Odemira, 15 de maio de 2041

No intervalo de um congresso, a organização pediu-me ajuda:

“Professor Pacheco, o seu amigo António Nóvoa vai fazer a palestra seguinte e disse que precisava de um rato. Para que é que ele precisa de um rato? Já só faltam dez minutos para começar a palestra. Pode ajudar-nos?”

Eu ajudei. Expliquei que o “rato” português, que o António pedira, era o “mousse” brasileiro.

Ao longo do tempo, me apercebi de que muitas palavras faladas em Portugal tinham significado diferente no Brasil. Nos meus primeiros tempos brasileiros, sem o saber, disse muitas besteiras. Respondi nestes termos a uma pergunta sobre os alunos da Ponte:

“Os nossos alunos são putos responsáveis, solidários”.

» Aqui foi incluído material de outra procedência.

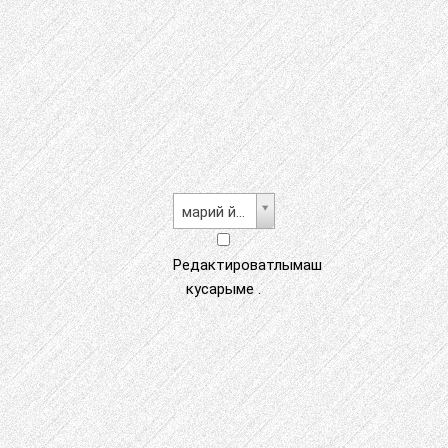
марий йылме
Редактироватлымаш
кусарыме .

Não entendi a agitação com que o público reagiu à minha resposta. Em Portugal, a palavra “puto” designa o “guri”, é uma palavra de forte cunho poético. “São como bandos de pardais à solta os putos” – cantava o Ary poeta.

Em outro evento, eu disse que “pagava propina” e que as professoras da Ponte eram “raparigas” muito dedicadas ao projeto. Em Portugal, “propina” é o que se paga para frequentar um curso universitário. “Rapariga” é o equivalente de moça, no Brasil.

Involuntariamente, muitos equívocos provoquei. Antes de elaborar uma lista de palavras proibidas, armei confusão em Araraquara. Parti de Portugal num mês de julho particularmente quente. Viajei para o Brasil vestido com roupa leve. No final daquela tarde, um friozinho me fez procurar uma loja e pedir… “uma camisola”.

“Para quem é a camisola?”

“É para mim” – respondi. Imaginai a reação dos interlocutores.

Resta acrescentar que, em Portugal, camisola é um agasalho de Inverno.

No dia seguinte a uma conferência realizada perto da escola em que o vosso pai trabalhava, um professor encontrou-o e lhe disse que ouvira um professor falar de um projeto, mas que o que ele dissera “era tudo teoria”.

“Ele era Pacheco, como tu. Falou de uma tal Escola da Ponte, em que não havia aula. Pode lá ser! Essa escola não existe!”

“Existe” – respondeu o André – “E eu estudei lá. Esse professor é meu pai.”

Imagino que este episódio se possa ter repetido em muitos outros lugares, onde não havia quem testemunhasse a existência da Ponte. Por outro lado, acredito que eu possa não ter sido eficiente na comunicação. Por vezes, a linguagem é fonte de mal-entendidos.

O ano letivo começaria na semana seguinte. Uma reorganização curricular fora aprovada fora de tempo, era intensa a azáfama de editores e livreiros, mas os novos manuais ainda não tinham chegado às escolas. Duas semanas decorridas sobre o início do ano letivo, escutei o seguinte diálogo, na sala dos professores:

“Ó colega, não se enganou a escrever o sumário da aula?”

“Claro que não!”

“Mas, essa matéria já não consta do novo currículo”.

“Não importa. Enquanto não me derem o novo manual, eu dou aula por este.”

Netos queridos, juro que foi isto o que eu escutei. Muitos professores mantinham-se acomodados, apáticos, cativos de vícios instrucionistas. Revelava-se difícil dialogar, fundamentando o diálogo em teoria praticada. Nem adiantava que eu dissesse que aquilo que eu referia era descrição de uma prática.

“Isso é tudo teoria, caro colega!” – era o comentário habitual.

Cheguei a essa escola bem no final de uma reunião de pais e professores.

“Então, foi boa a reunião?” – perguntei a quem saía.

“Foi boa, sim. Os professores falaram muito bem.”

“Sobre o que falaram?”

“Isso eu não sei. Não entendi nada do que elas disseram”.

As professoras tinham falado de “diferenças entre paradigmas”. E explicado aos pais o que era uma “reorganização curricular”.